Michael « Mike » Waters se retrouve seul sur une autoroute, et se met à se parler avant d'être victime d'une crise de narcolepsie. Il se réveille dans un endroit sordide où il se prostitue, puis part dans l'appartement cossu d'une cliente, où il retrouve deux de ses collègues. L'un d'eutre eux est le beau Scott Favor, le fils rebelle du maire, qui prétend quitter le monde de la prostitution quand il héritera de l'empire de son père, et dont la désinvolture et le charisme attirent tous ceux qu’il approche. Avec leur mentor, un homme extravagant nommé Bob Pigeon, ils habitent dans un vieil hôtel désaffecté, échappent aux rafles de la police et traînent dans les cafés. Mike a quant à lui une idée obsédante : celle de retrouver sa mère, figure mythique qu’il a peu connue et qui lui manque terriblement. Il se rend donc avec Scott dans l'Idaho afin de retrouver son grand frère, Richard. Durant le voyage, il confesse à son ami qu'il est amoureux de lui, mais Scott lui répond qu'il est hétérosexuel, et ne couche avec des hommes que pour l'argent.

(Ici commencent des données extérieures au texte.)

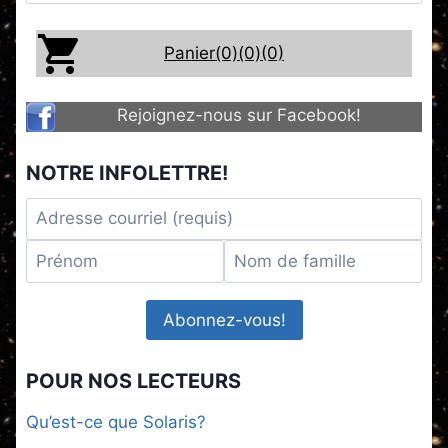
Panier(0)
(0)
(0)
Rejoignez-nous sur Facebook!
NOTRE INFOLETTRE!
POUR NOS LECTEURS
Qu’est-ce que Solaris?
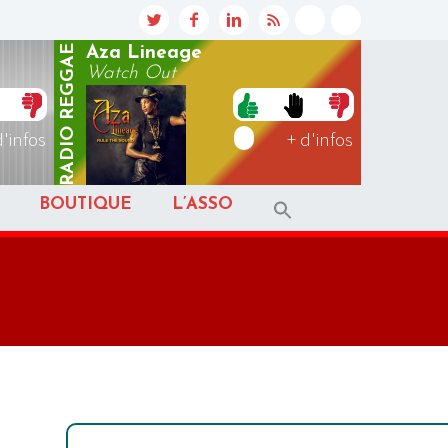
REGGAE
Aza Lineage
Watch Out
RADIO
d'infos
+ d'infos
BOUTIQUE
L’ASSO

Là réside le cœur même du cinéma indépendant américain, bouillonnant et incandescent. Gus Van Sant établit ici en quelque sorte un manifeste gay dans lequel peuvent aussi se reconnaître tous les marginaux. Les interviews de ces véritables prostitués de Portland, l’atmosphère de cet hôtel à la fois délabré et magnifique, le portrait de ces personnages en errance sont en parfaite filiation avec la beat generation de Jack Kerouac ou de William S. Burroughs. Le réalisateur américain est un amateur inconditionnel de cet univers, et cela se voit encore une fois ici. Mais ne retenir que cet aspect de My own private Idaho serait passer à côté de mille autre choses qui le composent, et qui font du film un ovni cinématographique étrange et magnifique. Le film échappe à toute classification traditionnelle : à la fois hommage au western et au road movie, à la tragédie shakespearienne et au drame quasi-romantique, et furieusement sensuel, il mélange les genres de façon remarquable.

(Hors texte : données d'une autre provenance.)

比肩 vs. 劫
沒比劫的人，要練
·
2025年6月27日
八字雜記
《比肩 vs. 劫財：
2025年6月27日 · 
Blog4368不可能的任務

On peut en effet entendre dans My own private Idaho des pans entiers de dialogue de pièces de Shakespeare (Henry IV et  Falstaff en l’occurrence, ce qui amena certains critiques à rapprocher ce film à celui d’Orson Welles), instaurant un climat hiératique et imposant des références très classiquement théâtrales. Mais l'on y trouve aussi des scènes ubuesques et d'une modernité à toute épreuve, telle celle où Mike se déguise en groom pour exciter un vieux libidineux. L’originalité formelle est bien sûr d’une importance capitale, film de Gus Van Sant oblige : entre les scènes de sexe composées comme des portfolios, les gros plans sur une main épileptique, les travellings et autres petits jeux de caméras, le réalisateur s’amuse en innovant, sans paraître (encore) trop pédant. Signalons aussi une maîtrise déjà saisissante du cadrage et de la photographie, dans un récit qui condense les thématiques chères au réalisateur, et qu'il poursuivra avec sa tétralogie autour de l'adolescence.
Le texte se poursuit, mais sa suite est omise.